DOE Approves Sabine Pass LNG Export Bid

Golden Pass Products LLC, co-owned by Qatar Petroleum and ExxonMobil, is now authorized to export LNG up to the equivalent of 2.21 billion cubic feet per day of natural gas to any non-FTA country not prohibited by U.S. law or policy from a terminal near Sabine Pass, Texas.

The U.S. Department of Energy announced April 25 that it has signed an order authorizing Golden Pass Products LLC to export domestically produced liquefied natural gas (LNG) to countries that do not have a free trade agreement with the United States. The company is authorized to export LNG up to the equivalent of 2.21 billion cubic feet per day (Bcf/d) of natural gas to any non-FTA country not prohibited by U.S. law or policy from the Golden Pass Terminal near Sabine Pass, Texas -- a location that Energy Secretary Rick Perry, former governor of Texas, should know very well.

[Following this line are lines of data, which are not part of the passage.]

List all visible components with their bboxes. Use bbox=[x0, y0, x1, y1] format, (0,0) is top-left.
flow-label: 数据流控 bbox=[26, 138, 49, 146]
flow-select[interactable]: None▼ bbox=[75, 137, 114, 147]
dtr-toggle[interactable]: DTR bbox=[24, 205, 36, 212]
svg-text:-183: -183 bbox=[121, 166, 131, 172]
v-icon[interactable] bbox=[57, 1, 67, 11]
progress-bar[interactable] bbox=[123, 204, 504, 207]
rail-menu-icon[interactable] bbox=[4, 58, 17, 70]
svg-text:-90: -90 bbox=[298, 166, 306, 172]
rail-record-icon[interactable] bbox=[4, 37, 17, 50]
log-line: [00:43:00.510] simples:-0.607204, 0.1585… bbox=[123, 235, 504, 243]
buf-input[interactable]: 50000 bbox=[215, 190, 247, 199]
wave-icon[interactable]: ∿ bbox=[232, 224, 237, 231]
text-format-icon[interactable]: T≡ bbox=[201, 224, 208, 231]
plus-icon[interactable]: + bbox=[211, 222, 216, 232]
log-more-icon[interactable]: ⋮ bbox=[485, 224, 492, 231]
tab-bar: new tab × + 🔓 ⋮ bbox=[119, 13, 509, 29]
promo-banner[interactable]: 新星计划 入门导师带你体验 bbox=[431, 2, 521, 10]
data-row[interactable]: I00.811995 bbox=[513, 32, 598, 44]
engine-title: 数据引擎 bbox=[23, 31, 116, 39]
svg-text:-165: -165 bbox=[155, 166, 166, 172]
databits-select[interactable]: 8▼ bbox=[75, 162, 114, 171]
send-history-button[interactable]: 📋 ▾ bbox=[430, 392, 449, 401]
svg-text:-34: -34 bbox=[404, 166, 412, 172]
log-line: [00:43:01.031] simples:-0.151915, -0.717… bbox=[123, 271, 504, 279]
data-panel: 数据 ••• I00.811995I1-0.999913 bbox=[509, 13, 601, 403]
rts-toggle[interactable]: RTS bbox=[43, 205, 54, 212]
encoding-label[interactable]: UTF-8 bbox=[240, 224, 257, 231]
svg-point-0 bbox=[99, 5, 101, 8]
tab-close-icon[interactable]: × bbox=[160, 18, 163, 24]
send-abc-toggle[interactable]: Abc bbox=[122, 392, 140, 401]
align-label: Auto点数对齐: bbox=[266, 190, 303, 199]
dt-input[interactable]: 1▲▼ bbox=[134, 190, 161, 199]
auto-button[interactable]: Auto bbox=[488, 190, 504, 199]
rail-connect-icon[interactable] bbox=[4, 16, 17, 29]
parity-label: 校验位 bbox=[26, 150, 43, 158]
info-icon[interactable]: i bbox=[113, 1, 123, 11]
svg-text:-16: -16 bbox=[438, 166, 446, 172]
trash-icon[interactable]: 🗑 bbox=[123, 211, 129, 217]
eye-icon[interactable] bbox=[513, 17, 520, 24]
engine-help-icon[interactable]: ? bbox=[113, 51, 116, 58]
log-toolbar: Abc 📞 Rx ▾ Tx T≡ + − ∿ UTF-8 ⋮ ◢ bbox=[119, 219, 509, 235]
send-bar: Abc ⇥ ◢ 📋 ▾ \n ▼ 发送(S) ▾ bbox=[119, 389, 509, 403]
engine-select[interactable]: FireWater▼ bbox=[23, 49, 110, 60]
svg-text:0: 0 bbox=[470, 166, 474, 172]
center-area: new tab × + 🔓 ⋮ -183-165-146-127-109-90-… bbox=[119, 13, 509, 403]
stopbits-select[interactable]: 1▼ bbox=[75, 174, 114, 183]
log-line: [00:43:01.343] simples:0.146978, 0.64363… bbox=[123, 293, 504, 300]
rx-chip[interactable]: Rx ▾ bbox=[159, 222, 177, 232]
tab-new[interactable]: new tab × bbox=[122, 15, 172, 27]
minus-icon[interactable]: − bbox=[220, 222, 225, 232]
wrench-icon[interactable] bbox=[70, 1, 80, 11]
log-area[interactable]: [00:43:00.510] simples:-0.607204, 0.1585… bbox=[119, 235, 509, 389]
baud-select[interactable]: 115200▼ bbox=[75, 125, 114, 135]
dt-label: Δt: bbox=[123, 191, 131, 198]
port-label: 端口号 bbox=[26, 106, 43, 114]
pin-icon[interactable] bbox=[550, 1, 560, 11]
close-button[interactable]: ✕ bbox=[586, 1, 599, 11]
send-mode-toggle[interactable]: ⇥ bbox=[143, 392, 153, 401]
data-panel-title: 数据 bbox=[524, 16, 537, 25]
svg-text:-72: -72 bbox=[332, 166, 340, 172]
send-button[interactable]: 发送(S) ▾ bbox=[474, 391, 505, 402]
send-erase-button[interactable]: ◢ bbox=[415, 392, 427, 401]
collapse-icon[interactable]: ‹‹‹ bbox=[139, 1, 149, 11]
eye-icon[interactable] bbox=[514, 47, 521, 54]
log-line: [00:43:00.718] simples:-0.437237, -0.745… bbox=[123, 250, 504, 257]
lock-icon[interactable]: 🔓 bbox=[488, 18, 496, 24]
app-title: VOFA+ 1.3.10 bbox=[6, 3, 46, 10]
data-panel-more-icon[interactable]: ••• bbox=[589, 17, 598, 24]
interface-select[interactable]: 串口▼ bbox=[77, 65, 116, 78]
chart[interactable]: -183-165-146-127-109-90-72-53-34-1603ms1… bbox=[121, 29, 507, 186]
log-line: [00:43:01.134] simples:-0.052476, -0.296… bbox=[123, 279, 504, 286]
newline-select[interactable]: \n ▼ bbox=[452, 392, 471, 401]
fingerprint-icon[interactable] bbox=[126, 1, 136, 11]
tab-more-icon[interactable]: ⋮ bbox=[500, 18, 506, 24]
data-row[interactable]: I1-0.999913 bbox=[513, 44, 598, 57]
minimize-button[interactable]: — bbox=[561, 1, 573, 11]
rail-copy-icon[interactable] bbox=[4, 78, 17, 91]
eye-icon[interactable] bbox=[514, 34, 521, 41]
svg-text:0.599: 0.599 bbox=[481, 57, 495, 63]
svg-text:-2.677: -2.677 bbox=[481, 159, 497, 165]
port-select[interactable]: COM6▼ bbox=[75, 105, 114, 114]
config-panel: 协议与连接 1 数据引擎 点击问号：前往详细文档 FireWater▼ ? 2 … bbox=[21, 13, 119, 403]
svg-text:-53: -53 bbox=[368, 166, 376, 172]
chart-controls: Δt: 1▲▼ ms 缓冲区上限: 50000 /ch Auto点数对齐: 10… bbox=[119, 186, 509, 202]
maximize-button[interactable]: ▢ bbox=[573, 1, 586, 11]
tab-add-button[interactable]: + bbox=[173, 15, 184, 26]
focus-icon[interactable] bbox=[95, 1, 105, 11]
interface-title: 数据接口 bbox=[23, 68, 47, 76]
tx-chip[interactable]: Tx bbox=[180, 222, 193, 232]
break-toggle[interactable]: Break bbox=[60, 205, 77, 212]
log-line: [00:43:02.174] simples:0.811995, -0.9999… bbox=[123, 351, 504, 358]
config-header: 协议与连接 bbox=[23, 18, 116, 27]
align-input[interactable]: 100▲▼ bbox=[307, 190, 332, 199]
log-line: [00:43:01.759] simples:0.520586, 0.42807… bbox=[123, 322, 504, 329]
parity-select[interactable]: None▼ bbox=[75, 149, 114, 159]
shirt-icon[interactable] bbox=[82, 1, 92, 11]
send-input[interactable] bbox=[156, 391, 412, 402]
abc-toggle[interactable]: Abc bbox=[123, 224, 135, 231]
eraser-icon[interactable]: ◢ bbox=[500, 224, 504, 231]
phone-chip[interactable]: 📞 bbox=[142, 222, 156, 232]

The move is part of making the United States a net exporter of natural gas; DOE said it has authorized a total of 19.2 Bcf/d of natural gas exports to non-FTA countries from planned facilities in Texas, Louisiana, Florida, Georgia, and Maryland. "These projects, if built, would position the United States to be the dominant LNG exporter in the world," it said.

"This announcement is another example of President Trump's leadership in making the United States an energy dominant force. This is not only good for our economy and American jobs but also assists other countries with their energy security," Perry said.

According to the DOE announcement, Golden Pass estimates the construction of its facility will provide 45,000 direct and indirect jobs over five years and the cumulative impact of construction and 25 years of operation will provide up to $2.4 billion in federal tax revenues and $1.2 billion in state tax revenues.

DOE's order followed what the department described as "an extensive review of the Golden Pass application." DOE determined that exports from Golden Pass, which is jointly owned by Qatar Petroleum (70 percent) and ExxonMobil (30 percent) for a period of 20 years are not inconsistent with the public interest.